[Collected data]
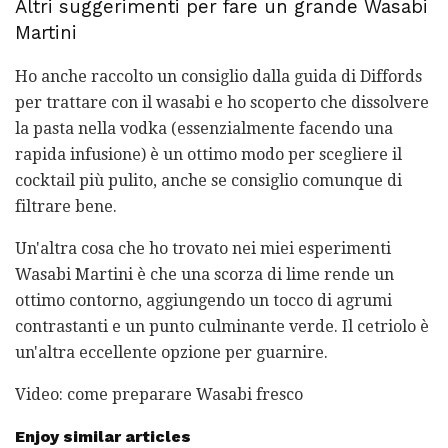
Altri suggerimenti per fare un grande Wasabi
Martini
Ho anche raccolto un consiglio dalla guida di Diffords
per trattare con il wasabi e ho scoperto che dissolvere
la pasta nella vodka (essenzialmente facendo una
rapida infusione) è un ottimo modo per scegliere il
cocktail più pulito, anche se consiglio comunque di
filtrare bene.
Un'altra cosa che ho trovato nei miei esperimenti
Wasabi Martini è che una scorza di lime rende un
ottimo contorno, aggiungendo un tocco di agrumi
contrastanti e un punto culminante verde. Il cetriolo è
un'altra eccellente opzione per guarnire.
Video: come preparare Wasabi fresco
Enjoy similar articles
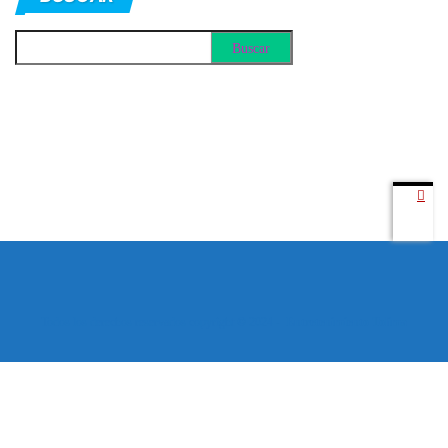
Todos los derechos reservados copyright © 2024 -
Entretenimiento Tolima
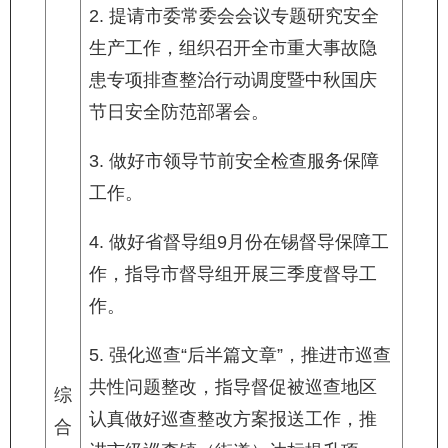
2. 提请市委常委会会议专题研究安全
生产工作，组织召开全市重大事故隐
患专项排查整治行动调度暨中秋国庆
节日安全防范部署会。
3. 做好市领导节前安全检查服务保障
工作。
4. 做好省督导组9月份在锡督导保障工
作，指导市督导组开展三季度督导工
作。
5. 强化巡查“后半篇文章”，推进市巡查
共性问题整改，指导督促被巡查地区
综
认真做好巡查整改方案报送工作，推
合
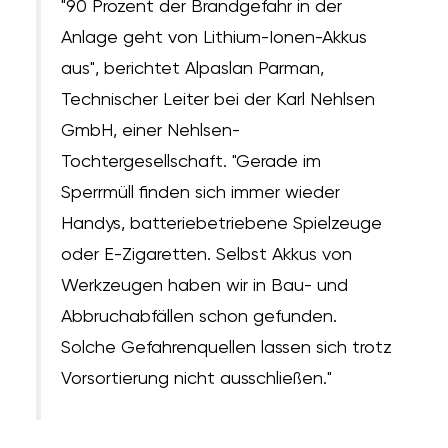
"90 Prozent der Brandgefahr in der
Anlage geht von Lithium-Ionen-Akkus
aus", berichtet Alpaslan Parman,
Technischer Leiter bei der Karl Nehlsen
GmbH, einer Nehlsen-
Tochtergesellschaft. "Gerade im
Sperrmüll finden sich immer wieder
Handys, batteriebetriebene Spielzeuge
oder E-Zigaretten. Selbst Akkus von
Werkzeugen haben wir in Bau- und
Abbruchabfällen schon gefunden.
Solche Gefahrenquellen lassen sich trotz
Vorsortierung nicht ausschließen."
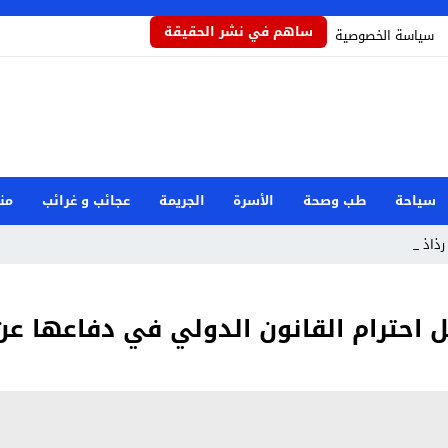
ساهم في نشر الحقيقة
سياسة الخصوصية
سياحة
طب وصحة
الأسرة
الجريمة
عجائب و غرائب
من
ذاذاً يح_
ل احترام القانون الدولي في دفاعها ع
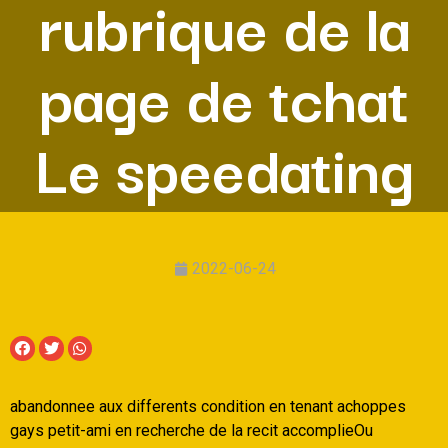
rubrique de la
page de tchat
Le speedating
2022-06-24
abandonnee aux differents condition en tenant achoppes
gays petit-ami en recherche de la recit accomplieOu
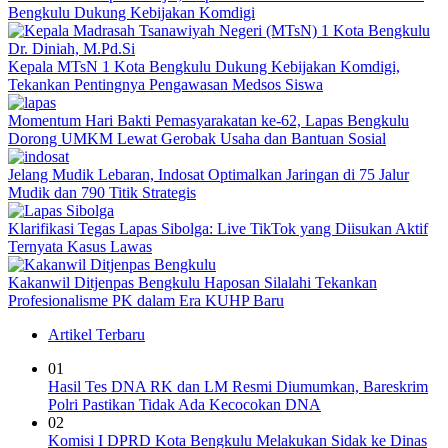
Bengkulu Dukung Kebijakan Komdigi
Kepala MTsN 1 Kota Bengkulu Dukung Kebijakan Komdigi,
Tekankan Pentingnya Pengawasan Medsos Siswa
Momentum Hari Bakti Pemasyarakatan ke-62, Lapas Bengkulu
Dorong UMKM Lewat Gerobak Usaha dan Bantuan Sosial
Jelang Mudik Lebaran, Indosat Optimalkan Jaringan di 75 Jalur
Mudik dan 790 Titik Strategis
Klarifikasi Tegas Lapas Sibolga: Live TikTok yang Diisukan Aktif
Ternyata Kasus Lawas
Kakanwil Ditjenpas Bengkulu Haposan Silalahi Tekankan
Profesionalisme PK dalam Era KUHP Baru
Artikel Terbaru
01
Hasil Tes DNA RK dan LM Resmi Diumumkan, Bareskrim
Polri Pastikan Tidak Ada Kecocokan DNA
02
Komisi I DPRD Kota Bengkulu Melakukan Sidak ke Dinas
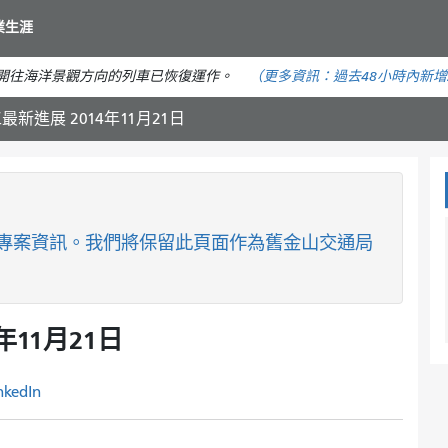
移
業生涯
至
主
。開往海洋景觀方向的列車已恢復運作。
（更多資訊：
過去48小時內
新增
要
內
新進展 2014年11月21日
容
專案資訊。我們將保留此頁面作為舊金山交通局
11月21日
nkedIn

TASK TO COMPLETE:
Nothing but the lines with "Kota" should be returned, copied from the entries above.

RESPONSE TO THE TASK:
Kepala MTsN 1 Kota Bengkulu Dukung Kebijakan Komdigi,
Komisi I DPRD Kota Bengkulu Melakukan Sidak ke Dinas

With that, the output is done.